What to work on: Restate, in full and unchanged, the entries that follow, but not their pictures.

Records:

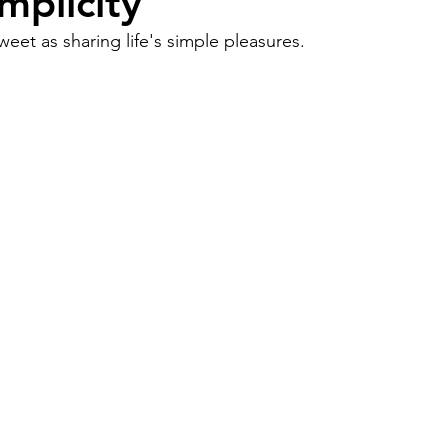
mplicity
eet as sharing life's simple pleasures.
Work
Friends
Articles
Patterns
Healing
The Present
Acceptance
ory
Spirituality
Loneliness
ness
Grief
Finances
Vulnerability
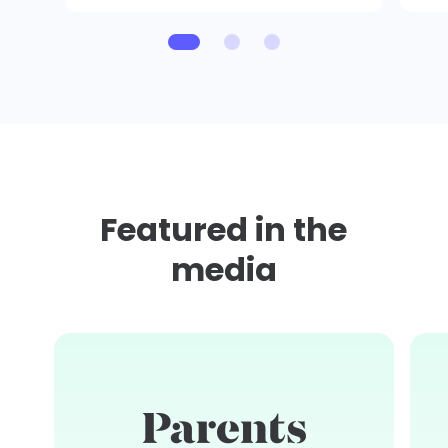
Featured in the
media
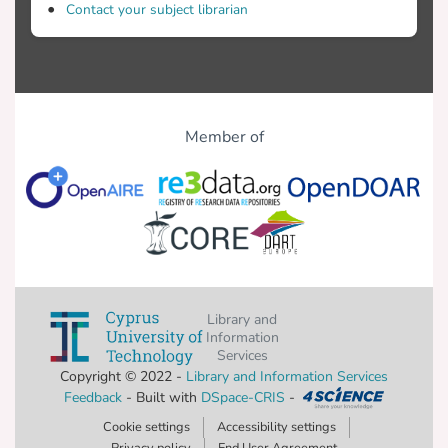
Contact your subject librarian
Member of
Library and
Information
Services
Copyright © 2022 -
Library and Information Services
Feedback
- Built with
DSpace-CRIS
-
Cookie settings
Accessibility settings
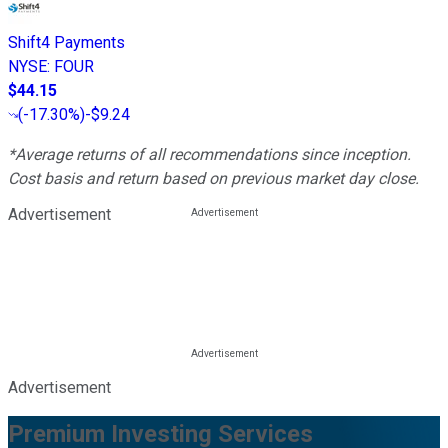
Shift4 Payments
NYSE
:
FOUR
$44.15
(
-17.30%
)
-$9.24
*Average returns of all recommendations since inception.
Cost basis and return based on previous market day close.
Advertisement
Advertisement
Premium Investing Services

Solved exercise:
mplicity
eet as sharing life's simple pleasures.
Work
Friends
Articles
Patterns
Healing
The Present
Acceptance
ory
Spirituality
Loneliness
ness
Grief
Finances
Vulnerability
Featured in the
media
Contact your subject librarian
Member of
Library and
Information
Services
Copyright © 2022 -
Library and Information Services
Feedback
- Built with
DSpace-CRIS
-
Cookie settings
Accessibility settings
Shift4 Payments
NYSE
:
FOUR
$44.15
(
-17.30%
)
-$9.24
*Average returns of all recommendations since inception.
Cost basis and return based on previous market day close.
Advertisement
Advertisement
Premium Investing Services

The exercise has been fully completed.